Tichys Einblick
KIRCHE IN DER KRISE

Kirchenaustritte nehmen zu

Vor allem Jüngere verlassen die Gemeinden. Bis 2060 wird es in Deutschland weniger evangelische Christen als Muslime geben. Für die EKD kein Grund für einen Kurswechsel.
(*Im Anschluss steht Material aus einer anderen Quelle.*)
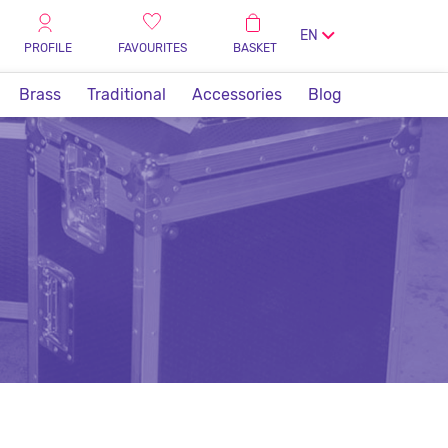
EN
PROFILE
FAVOURITES
BASKET
Brass
Traditional
Accessories
Blog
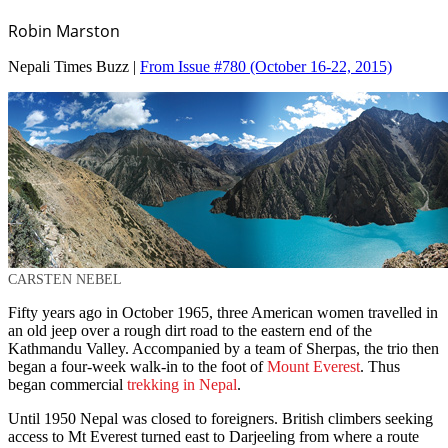
Robin Marston
Nepali Times Buzz |
From Issue #780
(October 16-22, 2015)
CARSTEN NEBEL
Fifty years ago in October 1965, three American women travelled in
an old jeep over a rough dirt road to the eastern end of the
Kathmandu Valley. Accompanied by a team of Sherpas, the trio then
began a four-week walk-in to the foot of
Mount Everest
. Thus
began commercial
trekking in Nepal
.
Until 1950 Nepal was closed to foreigners. British climbers seeking
access to Mt Everest turned east to Darjeeling from where a route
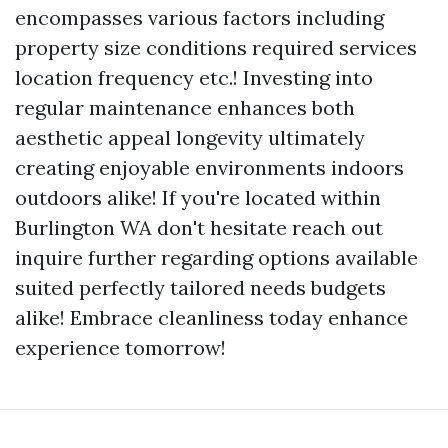
encompasses various factors including
property size conditions required services
location frequency etc.! Investing into
regular maintenance enhances both
aesthetic appeal longevity ultimately
creating enjoyable environments indoors
outdoors alike! If you're located within
Burlington WA don't hesitate reach out
inquire further regarding options available
suited perfectly tailored needs budgets
alike! Embrace cleanliness today enhance
experience tomorrow!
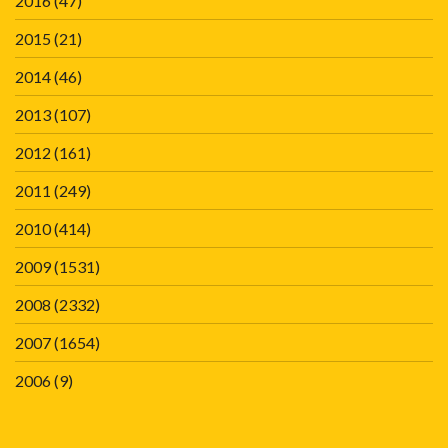
2016
(47)
2015
(21)
2014
(46)
2013
(107)
2012
(161)
2011
(249)
2010
(414)
2009
(1531)
2008
(2332)
2007
(1654)
2006
(9)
picture alliance/dpa | Rolf Vennenbernd

Noch gehören 22,6 Millionen Deutsche der katholischen Kirche und 20,7 Millionen der evangelischen Glaubensgemeinschaft an. Der katholische Bevölkerungsanteil lag 2019 bei 27,2, der evangelische bei 24,9 Prozent. Für die beiden großen Kirchen markiert das einen historischen Tiefstand – vor allem weil die Zahl der Kirchenaustritte rasant zunimmt. Zum Vergleich: 1956 zählten sich in (West-) Deutschland noch 50,1 Prozent zur evangelischen und 45,9 Prozent zur katholischen Kirche. Bei der Zahl der Kirchenaustritte überholte 2019 die katholische Kirche die evangelische – ein Novum: Etwa 273.000 wendeten sich von der römisch-katholischen Gemeinschaft ab, 270.000 von der EKD.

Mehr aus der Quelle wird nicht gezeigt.